Plans outlined by Jeremy Hunt to calculate the number of avoidable deaths for individual hospitals ‘wouldn’t have any meaning’, according to the expert whose research the idea is based on.

Nick Black, professor of health services research at the London School of Hygiene and Tropical Medicine, said he did not think the health secretary’s proposal to produce a tailored percentage of avoidable deaths for each hospital in England based on a national estimate could work.

Mr Hunt on Sunday announced an annual review of roughly 2,000 patient case notes to establish “a national rate of avoidable deaths every year”.

The review expands upon research by Professor Black and colleagues, published in 2012, which estimated from a study of 1,000 case notes that there are almost 12,000 preventable hospital deaths in England every year.

Nick Black

Nick Black questioned the feasibility of the plans, which are based on his research

However, the government plans to go beyond a national estimate of avoidable deaths by developing a “projected share” of deaths for each hospital.

The Department of Health said this would be done by adjusting the estimated national rate of avoidable deaths “to take account of each hospital’s known safety metrics”.

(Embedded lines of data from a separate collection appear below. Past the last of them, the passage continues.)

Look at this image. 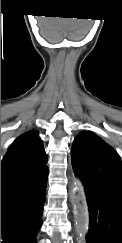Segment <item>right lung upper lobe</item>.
Listing matches in <instances>:
<instances>
[{
  "mask_svg": "<svg viewBox=\"0 0 122 243\" xmlns=\"http://www.w3.org/2000/svg\"><path fill=\"white\" fill-rule=\"evenodd\" d=\"M47 155L35 131L18 137L9 147L1 165V186L47 168Z\"/></svg>",
  "mask_w": 122,
  "mask_h": 243,
  "instance_id": "cb5924a9",
  "label": "right lung upper lobe"
}]
</instances>
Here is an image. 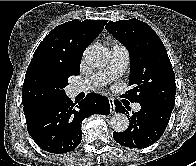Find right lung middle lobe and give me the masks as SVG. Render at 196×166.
<instances>
[{
  "label": "right lung middle lobe",
  "instance_id": "right-lung-middle-lobe-1",
  "mask_svg": "<svg viewBox=\"0 0 196 166\" xmlns=\"http://www.w3.org/2000/svg\"><path fill=\"white\" fill-rule=\"evenodd\" d=\"M67 85L68 76L60 75L43 67H36L25 77L23 105L63 97L66 95L64 87Z\"/></svg>",
  "mask_w": 196,
  "mask_h": 166
}]
</instances>
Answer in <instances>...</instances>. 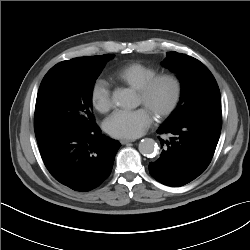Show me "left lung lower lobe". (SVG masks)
<instances>
[{
    "label": "left lung lower lobe",
    "mask_w": 250,
    "mask_h": 250,
    "mask_svg": "<svg viewBox=\"0 0 250 250\" xmlns=\"http://www.w3.org/2000/svg\"><path fill=\"white\" fill-rule=\"evenodd\" d=\"M222 126L221 111L190 117L174 126L161 125L157 133L171 138L161 139L160 158L149 163L150 174L162 184L178 187L194 180L208 167L215 152Z\"/></svg>",
    "instance_id": "0a47b994"
}]
</instances>
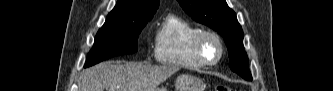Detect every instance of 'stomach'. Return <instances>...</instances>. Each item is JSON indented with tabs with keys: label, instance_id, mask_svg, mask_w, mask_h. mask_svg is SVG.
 <instances>
[{
	"label": "stomach",
	"instance_id": "0dacf381",
	"mask_svg": "<svg viewBox=\"0 0 333 91\" xmlns=\"http://www.w3.org/2000/svg\"><path fill=\"white\" fill-rule=\"evenodd\" d=\"M176 91H204V82L192 75L184 74L177 77L175 82ZM155 91H166L165 88H158Z\"/></svg>",
	"mask_w": 333,
	"mask_h": 91
}]
</instances>
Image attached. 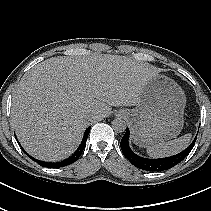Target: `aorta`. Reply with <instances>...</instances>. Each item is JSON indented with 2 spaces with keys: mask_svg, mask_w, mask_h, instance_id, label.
Here are the masks:
<instances>
[{
  "mask_svg": "<svg viewBox=\"0 0 211 211\" xmlns=\"http://www.w3.org/2000/svg\"><path fill=\"white\" fill-rule=\"evenodd\" d=\"M112 128L115 132H124L126 130V123L122 119H115L112 121Z\"/></svg>",
  "mask_w": 211,
  "mask_h": 211,
  "instance_id": "obj_1",
  "label": "aorta"
}]
</instances>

Hospitals would then be banded “according to the number of deaths estimated locally”, with trust chairs required to write to the health secretary annually on receipt of their figures to update them on progress reducing avoidable deaths.

While Professor Black welcomed the national review and was quoted by the DH in its press release, he told HSJ he questioned the feasibility of the plans for producing estimates for each hospital.

He said: “I don’t understand what the secretary of state is suggesting in terms of in some way modifying that estimated [national] number according to some unspecified safety metric.

“We’re sort of into a chicken and egg [situation] then; if we had an accurate indicator of the safety of a hospital we wouldn’t need to do all this, so I’m intrigued by how that would work and to be honest, I cannot see that it would.”

He added that an estimated number of avoidable deaths generated from such a process “wouldn’t have any meaning”.

While there is a wealth of indicators used to measure safety, including patient incident reports, falls and MRSA infections, Professor Black said a different estimate of avoidable deaths would be produced depending on which one was used to adjust the national rate.

“My guess is that whichever one of those you took, you’d come up with a different answer because we know that they don’t all line up together and all point in the same direction,” he said.

Professor Black said the DH’s proposal reflected a “lack of understanding of what data’s available”.

While he did not believe the national review could be used to rank hospitals, Professor Black said it could still give trusts a useful indication of how many avoidable deaths were occurring in their hospitals.

“I would welcome each and every trust board being told, ‘if you were a typical hospital we would estimate that there are, let’s say, 60 avoidable deaths in your trust each year’.

“It may be that just having that exact figure would make you sit up and say, ‘oh goodness, this isn’t just some abstract notion out there for the NHS as a whole’.

“It might help stimulate quality improvement in the trust, and what’s not to like about that?”

The DH said it would publish a “best estimate” of the number of avoidable deaths for each trust by the end of March next year, but did not outline which methodology would be used for calculating it when asked by HSJ.

A spokesman said: “We will continue to work with frontline clinicians, national organisations and academics to support trusts to better understand their levels of avoidable mortality, and, crucially, to take effective action to reduce those levels.”